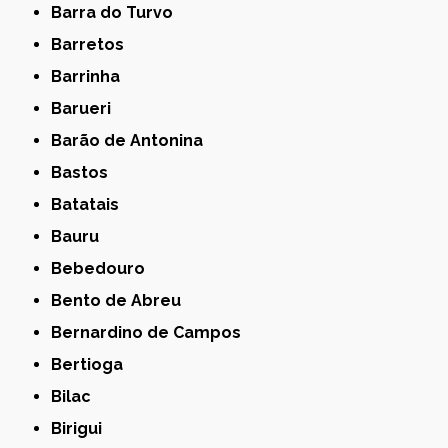
Barra do Turvo
Barretos
Barrinha
Barueri
Barão de Antonina
Bastos
Batatais
Bauru
Bebedouro
Bento de Abreu
Bernardino de Campos
Bertioga
Bilac
Birigui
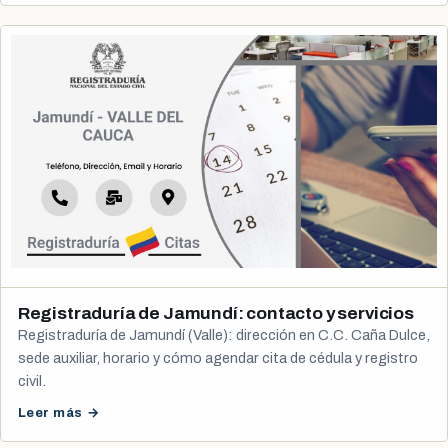
Registraduría de Jamundí: contacto y servicios
Registraduría de Jamundí (Valle): dirección en C.C. Caña Dulce,
sede auxiliar, horario y cómo agendar cita de cédula y registro
civil.
Leer más →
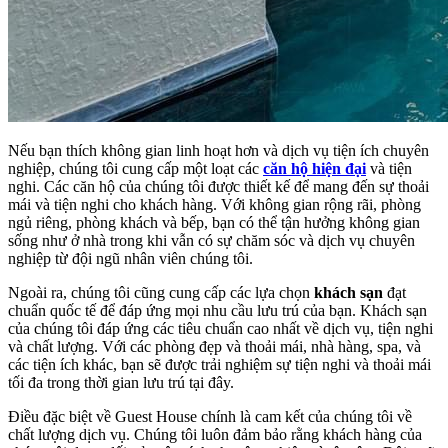
Nếu bạn thích không gian linh hoạt hơn và dịch vụ tiện ích chuyên
nghiệp, chúng tôi cung cấp một loạt các
căn hộ hiện đại
và tiện
nghi. Các căn hộ của chúng tôi được thiết kế để mang đến sự thoải
mái và tiện nghi cho khách hàng. Với không gian rộng rãi, phòng
ngủ riêng, phòng khách và bếp, bạn có thể tận hưởng không gian
sống như ở nhà trong khi vẫn có sự chăm sóc và dịch vụ chuyên
nghiệp từ đội ngũ nhân viên chúng tôi.
Ngoài ra, chúng tôi cũng cung cấp các lựa chọn
khách sạn
đạt
chuẩn quốc tế để đáp ứng mọi nhu cầu lưu trú của bạn. Khách sạn
của chúng tôi đáp ứng các tiêu chuẩn cao nhất về dịch vụ, tiện nghi
và chất lượng. Với các phòng đẹp và thoải mái, nhà hàng, spa, và
các tiện ích khác, bạn sẽ được trải nghiệm sự tiện nghi và thoải mái
tối đa trong thời gian lưu trú tại đây.
Điều đặc biệt về Guest House chính là cam kết của chúng tôi về
chất lượng dịch vụ. Chúng tôi luôn đảm bảo rằng khách hàng của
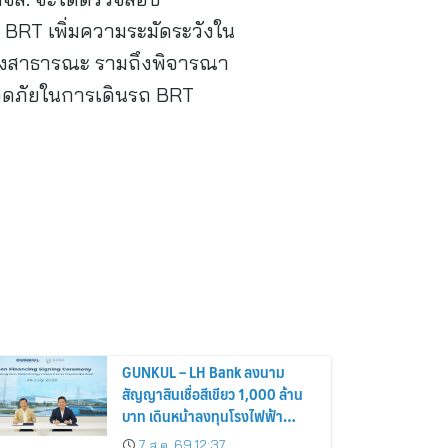
ถ BRT เพิ่มความระมัดระวังใน
นส่งสาธารณะ รามถึงพิจารณา
ลอดภัยในการเดินรถ BRT
GUNKUL – LH Bank ลงนาม
สัญญาสินเชื่อสีเขียว 1,000 ล้าน
บาท เดินหน้าลงทุนโรงไฟฟ้า
พลังงานสะอาด
7 ส.ค. 69 12:37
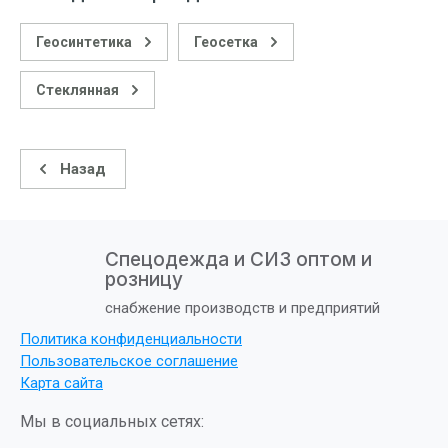
Геосинтетика
Геосетка
Стеклянная
Назад
Спецодежда и СИЗ оптом и
розницу
снабжение производств и предприятий
Политика конфиденциальности
Пользовательское соглашение
Карта сайта
Мы в социальных сетях:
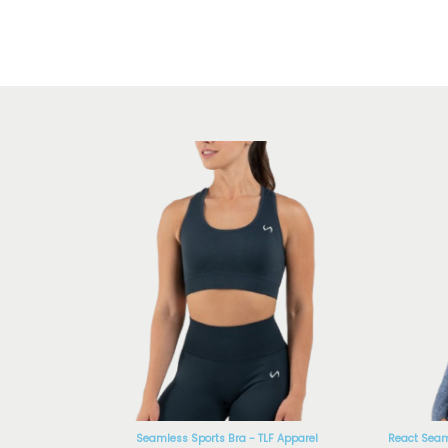
Seamless Sports Bra - TLF Apparel
React Seam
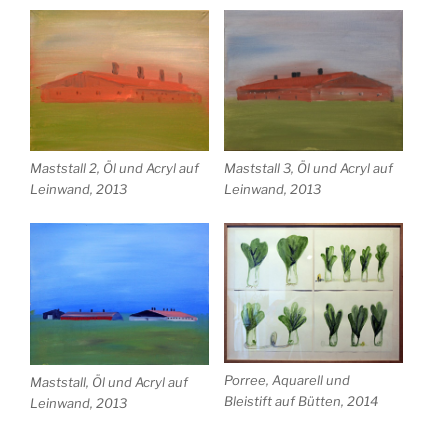
Maststall 2, Öl und Acryl auf
Maststall 3, Öl und Acryl auf
Leinwand, 2013
Leinwand, 2013
Porree, Aquarell und
Maststall, Öl und Acryl auf
Bleistift auf Bütten, 2014
Leinwand, 2013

INSTRUCTIONS TO FOLLOW: Lines of the data above that include the string "tiện" must each be copied.

RESULT OF THIS EXERCISE:
Nếu bạn thích không gian linh hoạt hơn và dịch vụ tiện ích chuyên
và tiện
mái và tiện nghi cho khách hàng. Với không gian rộng rãi, phòng
của chúng tôi đáp ứng các tiêu chuẩn cao nhất về dịch vụ, tiện nghi
các tiện ích khác, bạn sẽ được trải nghiệm sự tiện nghi và thoải mái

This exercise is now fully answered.